Families were reportedly notified last week if they were eligible to apply for one of the city's three exam schools -- Boston Latin Academy, Boston Latin School and the John D. O'Bryant School of Mathematics and Science. All three schools accept new students for grades 7 and 9, and students must have a B or higher GPA to be considered.

The 9th grade students GPAs were reportedly not affected.

New eligibility notices are expected to be sent out later this week, the Globe reported.

"It is extremely regretful that the difference in calculations was only caught after the communication went out," Mayor Michelle Wu said when asked about the mishap on Wednesday. "Thankfully, this is early in the process, relatively speaking, so it wasn't after applications were processed and invitations to admissions had to be changed.

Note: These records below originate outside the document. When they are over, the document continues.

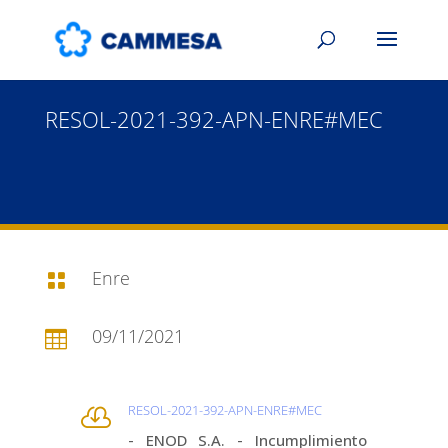
RESOL-2021-392-APN-ENRE#MEC
Enre

09/11/2021

RESOL-2021-392-APN-ENRE#MEC

- ENOD S.A. - Incumplimiento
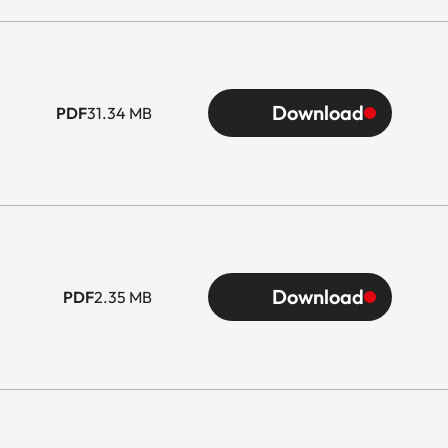
Download
PDF
31.34 MB
Download
PDF
2.35 MB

But we still know that it is extremely disruptive to families."

She said school officials have been reaching out individually to families to clarify what happened and apologize. They're also working to make sure this doesn't happen in the future.

"It can be quite an intense time for our young people and their families," Wu said. "We know this confusion doesn't help as families are trying to make their decisions."

The Boston School Committee voted in 2021to change the exam school admission process in an effort to diversify the student body and take the weight of admissions off its entrance exam. The new policy focused admission more on academic achievement in the classroom and less on the admissions test. The admissions test was suspended during the coronavirus pandemic and school officials said that led to a more diverse student body.

This isn't the first time Boston Public Schools have had issues with mistakenly accepting or rejecting students from its exam schools. Back in 2020, 62 students were denied by schools they should have bene accepted to, and 67 were accepted for schools they didn't qualify for.